Und tatsächlich habe ich mich nicht in den Menschen geirrt. Es hat zwar eine Weile gedauert aber was will man erwarten, wenn man schweigend an einem schattigen Tisch sitzt? - aber nun kommen zwei recht junge Frauen zu mir heran. Eine der beiden, ein junges Ding, das jedes Alter zwischen 19 und 30 haben könnte, ist bereits leicht alkoholisiert - den strengen Geruch erkenne ich auch auf größere Entfernung - und die andere, ich schätze sie auf Anfang dreißig, macht einen wachen Eindruck. Entweder hat sie weniger getrunken oder sie verträgt den Alkohol besser als ihre Freundin.
"Ist hier noch ein  Platz frei?" fragt die Jüngere und setzt sich auf meine Einladung prompt neben mich. "Den guten Sangria willst du doch nicht warm werden lassen, oder?" Ich grinse sie einfach nur an und schüttele den Kopf. "Bedient euch ruhig, ist ja mehr als genug." - "Den bekommen wir locker weg!" lacht nun die andere, die sich mir gegenüber gesetzt hat. Und schon haben die zwei sich jede einen Strohhalm gegriffen und trinken den Sangria, dass ich nur staunen kann. Habe ich früher auch Alkohol so einfach weggetrunken, wie die beiden?
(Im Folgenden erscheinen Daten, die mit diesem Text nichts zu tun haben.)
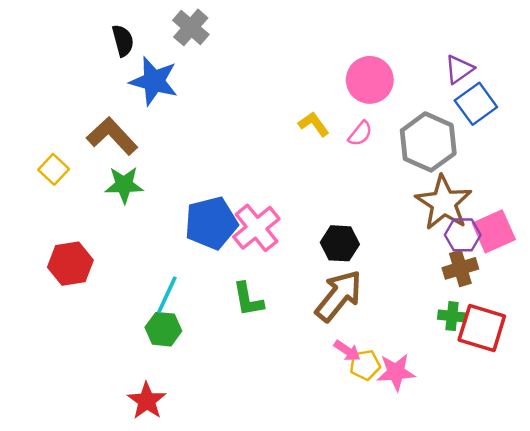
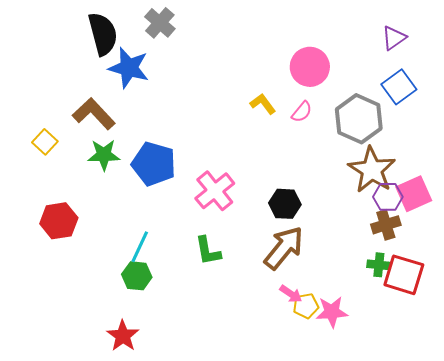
black semicircle: (123, 41) -> (103, 34), size x1.6
purple triangle: (459, 69) -> (394, 38), moved
blue pentagon: (211, 223) -> (154, 164), moved, turned 30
Ich kann mich wirklich nicht mehr daran erinnern...
Aber ich lasse mich auch nicht lang auf diesen Gedanken ein. Es ist schon so lange her, dass ich unter den Roma durch den Süden Frankreichs gezogen bin. Ich kann mich eigentlich an kaum mehr etwas davon erinnern - wie meine Mutter aussah? Wer weiß das schon, sie ist seit gut 140 Jahren tot, oder schon länger... Das Einzige, das zählt, ist das Überleben im Hier und Jetzt das ist immerhin schwer genug, wenn man dem Clan der Gangrel angehört.
"Wie heißt du denn?" fragt mich die Frau neben mir. "Vincon." antworte ich und lächele sie dabei so nett an, wie ich nur kann. "Und du, meine Schöne?" Sie grinst, während ihre Freundin die Augen verdreht. "Ich heiße Magdalena." lächelt sie, doch ihre Freundin mir gegenüber scheint nicht besonders angetan. Wie sagte, hieß sie noch gleich? "Aber damit das klar ist:" murmelt Magdas Freundin, "Ich habe einen Freund!" Als ob mich das interessieren würde - sie ist sowieso viel zu abweisend für meine Zwecke...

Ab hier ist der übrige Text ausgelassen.